Before it goes in, I'm not saying that this applies to anyone on here and I want to make that very, very clear.
Ok, here we go.....
It's all well and good wanting to put a smile on your kids' faces and give them the absolute best that you can but the problems start when you've got a certain section of society who don't view it that way and who miss the point of what being a great parent is all about.
Mrs B Version 1.0 was a perfect example of this (and that's why she got replaced by an upgraded model with a superior operating system and sleeker hardware).
Sadly, far too many people nowadays calculate happiness in purely financial terms and miss the real point of what it's all about entirely.
V1.0 always operated with a pre-determined fixed value in her head when it came to spending on the kids' birthdays and Christmas, rather than picking presents that the kids had actually asked for.
For example, (and I'm talking over 20 years ago now) she decided one Christmas that she was going to spend £500 on each child and we spent weeks in the build up to the big day, trawling round trying to spend money we couldn't really afford on stuff that the kids probably didn't even want and certainly didn't need.
Five hundred quid on toys for a one year old takes some doing, believe me. (Or it did in 1995.)
So whilst Whittam's comments are just her making her usual attempt at causing maximum grief and eliciting knee-jerk responses, there is an element of truth in some of what she's saying.
Fast forward to 2016 and we've got nieces and nephews who understand the price of everything and the value of nothing because their parents have always adopted the same "£X per child" strategy over the years which has meant that they've grown up with a bit of a sense of entitlement and a fundamental lack of understanding when it comes to having to work hard to achieve your goals.

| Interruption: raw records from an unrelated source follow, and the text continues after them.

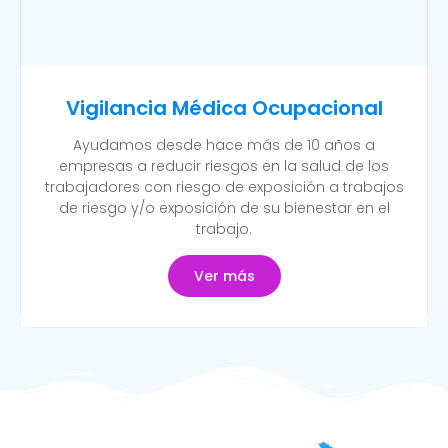
Vigilancia Médica Ocupacional
Ayudamos desde hace más de 10 años a
empresas a reducir riesgos en la salud de los
trabajadores con riesgo de exposición a trabajos
de riesgo y/o exposición de su bienestar en el
trabajo.
Ver más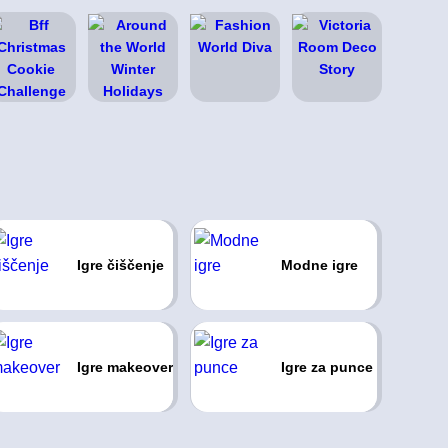
Igre čiščenje
Modne igre
Igre makeover
Igre za punce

Our nephew could tell you the price of the latest iPhone 5 a couple of years ago when he wanted one and said phone lasted about 2 weeks before he left it on a bus and lost it.
No matter though, because his Dad did some overtime at work and bought him a new one within another couple of weeks.
Because your kid's got to have the latest gadget, hasn't he?
And it's that mindset that troubles me a bit.
When we were kids, if your mum and dad couldn't afford something, you didn't get it - simple.
But you did get other stuff that they could afford and you appreciated them for it.
And you always had 3 meals a day and your clothes were always clean and they didn't have to demonstrate their affection for you by throwing expensive gadgets at you because you knew they loved you and were doing their best.
I just fear that this is another manifestation of how as a society, we are losing sight of what's important, in favour of vacuous, immediate gratification and it's going to bite us on the arse in another 20 years.